Então, Lara testemunhou os chimpanzés cuidando uns dos outros.
“Um macho adulto, Littlegrey, tinha uma ferida aberta profunda em sua canela, e Carol, uma fêmea adulta, que estava cuidando dele, de repente estendeu a mão para pegar um inseto”, disse Lara, em nota. “O que mais me impressionou foi que ela entregou esses insetos para Littlegrey, ele aplicou em sua ferida e, posteriormente, Carol e outros dois chimpanzés adultos também tocaram a ferida e moveram o inseto sobre ela. Os três chimpanzés que não são parentes pareciam realizar esses comportamentos apenas para o benefício daquele membro do grupo”.
Isso aconteceu novamente quando outro macho adulto também cuidou do polegar de Littlegrey, cerca de quatro meses depois.
Ao longo de 15 meses, a equipe catalogou 76 casos de chimpanzés usando insetos em suas feridas e nas feridas de outros, de novembro de 2019 a fevereiro de 2021.
Ajudando um ao outro
Cuidar dos outros é um comportamento pró-social ou positivo que visa ajudar os outros – algo que não é frequentemente observado em animais.
“Para mim, isso é de tirar o fôlego, porque muitas pessoas duvidam das habilidades pró-sociais em outros animais”, disse Pika. “De repente, temos uma espécie em que realmente vemos indivíduos cuidando dos outros”.
“Comportamentos pró-sociais há muito tempo representam um problema para a teoria evolutiva, porque não ficou imediatamente claro por qual motivo os organismos podem ajudar os outros diante da seleção que opera no interesse de si mesmo”, escreveram os autores no estudo.
É difícil dizer se o que os chimpanzés estão fazendo é motivado pela empatia, mas os pesquisadores ficaram surpresos ao ver que os chimpanzés reconheceram que a maneira como tratam suas próprias feridas pode ser aplicada aos outros e se ajudaram, mesmo que não sejam parentes.
“Não sabemos se o comportamento observado envolve empatia”, disse Pika. “Sabemos que isso pode se qualificar como comportamento pró-social, o que significa que pode aumentar o bem-estar de outro animal – sentindo-se melhor através da atenção e carinho social, ou através de substâncias na mistura saliva-inseto que podem ser calmantes ou anti-inflamatórias. Existem exemplos de chimpanzés adotando e resgatando outros chimpanzés, o que pode envolver empatia”.
Os chimpanzés já demonstram há tempos que se beneficiam da cooperação ao realizar atividades como patrulhas territoriais ou caça, mas os pesquisadores continuam divididos sobre se os chimpanzés podem ser considerados pró-sociais ou empáticos.
“Nossas observações podem adicionar outra faceta ao debate em andamento sobre comportamentos pró-sociais e inspirar estudos futuros que investigam os comportamentos em torno do tratamento de feridas e a potencial função medicamentosa da aplicação de insetos”, escreveram os autores no estudo.
Olhando para frente
É possível que os insetos que os chimpanzés estão usando tenham propriedades anti-sépticas ou anti-inflamatórias para aliviar a dor de seus ferimentos e promover a cura.

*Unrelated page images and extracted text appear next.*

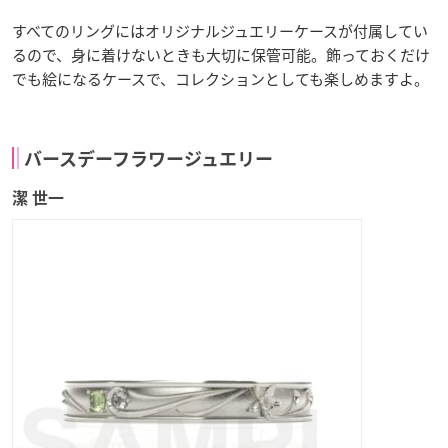
すべてのリングにはオリジナルジュエリーケースが付属してい
るので、身に着けないときも大切に保管可能。飾っておくだけ
でも絵になるケースで、コレクションとしても楽しめますよ。
バースデーフラワージュエリー
潔 世一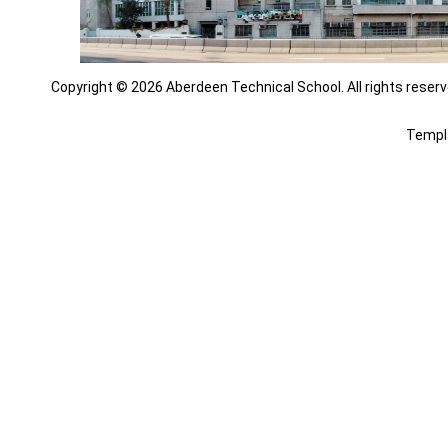
Copyright © 2026 Aberdeen Technical School. All rights reserv
Templ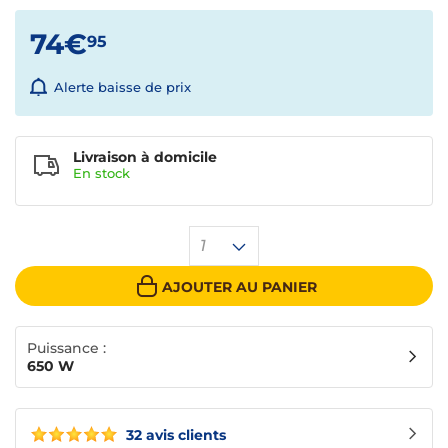
74€
95
Alerte baisse de prix
Livraison à domicile
En
stock
1
AJOUTER AU PANIER
Puissance :
650 W
32 avis clients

Há uma longa história de humanos usando insetos para esses mesmos propósitos que remonta a 1.400 aC, disseram os pesquisadores. Eles também não podem descartar que isso seja mais um efeito placebo em potencial.
Pesquisas anteriores mostraram que alguns comportamentos de chimpanzés, como o uso de ferramentas, são um comportamento aprendido. Talvez medicar e ajudar o próximo seja uma dessas práticas passadas entre o grupo também.

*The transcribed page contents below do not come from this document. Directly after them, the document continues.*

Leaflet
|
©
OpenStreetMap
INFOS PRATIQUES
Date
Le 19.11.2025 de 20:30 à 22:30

Em seguida, os pesquisadores do projeto Ozouga querem identificar os insetos que os chimpanzés estão usando e acompanhar de perto quais dos animais parecem motivados a ajudar outros em sua comunidade. Eles também querem estudar os insetos para ver se eles têm propriedades farmacêuticas e determinar se o uso dos insetos ajudou a curar as feridas.
“É fascinante ver que, após décadas de pesquisa sobre chimpanzés selvagens, eles ainda nos surpreendem com novos comportamentos inesperados”, disse Deschner, em nota. “Nosso estudo mostra que ainda há muito a explorar e descobrir sobre nossos parentes vivos mais próximos e, portanto, precisamos nos esforçar ainda mais para protegê-los em seu habitat natural”.